State of Resilience in Africa

  • Project from: 2021 to 2023


Resilience is essential for shock-proofing sustainable development in Africa. But the way resilience is viewed and measured falls short when faced with multiple risks and shocks – climate change risks, extreme events, insecurity, health pandemics – which affect not just individual sectors but whole systems. This project maps resilience, ways of measuring it, and ways forward in African contexts. The research findings will be useful to policy decision makers and civil society actors working on developing and tracking resilience, and will feed into the 2023 Africa Human Development Report on Resilience.

The Research Issue in Context


The severity and increased frequency of multiple risks and shocks, and their ability to simultaneously impact vulnerable systems, threaten to reverse progress towards meeting the Sustainable Development Goals. The Covid-19 pandemic, insecurity, climate change risks and extreme events, which in many contexts interact simultaneously, have pointed to limitations of the concept of resilience, and the tools that are used to track and measure it – their narrow scope; the complexity of shocks and of systems; the relationship between sustainable development and resilience; and the fact that the methodological approaches and tools used to track resilience are sector-specific and therefore ill-suited for understanding the dynamics of entire systems.

It is critical to begin addressing these shortcomings and gaps, because building and strengthening resilience has come to be seen as critical for shock-proofing achievements made in Africa towards the sustainable development and ensuring steady progress into the future.

Project Objectives, Approach and Methods


UNRISD is partnering with the UNDP Resilience Hub for Africa on this project, which will contribute to the delivery of its Resilience Offer for Africa. The Hub is designed to provide thought leadership on resilience building in Africa. This encompasses conceptual thinking on what resilience means within the African context, while considering the diverse political, social and economic landscapes that African countries present. It also includes the operationalization and the modelling of practical applications of resilience building in Africa to support risk-informed development.

Phase I (Nov 2021-Apr 2022) will deliver a mapping and conceptual state of the art paper on resilience in Africa, defining relevant dimensions of resilience and outlining how resilience manifests itself in Africa (based on desk research and initial consultations at the country and regional levels). A high-level dialogue with AU Member States will be held to inform and validate the conceptualization and inform Phase II of the project.

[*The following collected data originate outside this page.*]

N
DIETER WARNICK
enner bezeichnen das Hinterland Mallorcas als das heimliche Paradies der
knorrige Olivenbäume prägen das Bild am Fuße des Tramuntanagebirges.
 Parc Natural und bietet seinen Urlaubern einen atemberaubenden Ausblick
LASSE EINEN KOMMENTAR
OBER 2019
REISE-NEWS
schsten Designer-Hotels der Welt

Phase II (Apr 2022-Feb 2023) will deliver a full-fledged concept of resilience in Africa, including a resilience profile that looks at key dimensions of resilience, and an overview of data and tools available to measure and track resilience. The work will build on Phase I and select case studies to conduct more in-depth country and community consultations. The analysis will inform the drafting of the Africa Human Development Report on Resilience (2023).

Project Beneficiaries


The overall aim is to support African Union Member states, UNDP Country Offices, development partners, and communities to define the system-based resilience concept, track achievements and gaps in the basic dimensions of resilience across Africa, and co-create knowledge that will contribute to the development of relevant policies and programmes. The outputs of the research will also be useful for CSOs and NGOs working on resilient development. The country- and community-level consultations, and review of existing data sources and gaps, will deliver valuable evidence and case studies that can inform future research and be used by researchers. Through the high-level dialogues and through engagement with research partners from different countries in sub-Saharan Africa, the project will foster knowledge exchange, promote interdisciplinary learning and generate capacity-building impacts.

Funding and Acknowledgements


The project is funded by the United Nations Development Programme (UNDP) and carried out in partnership with the UNDP Resilience Hub for Africa.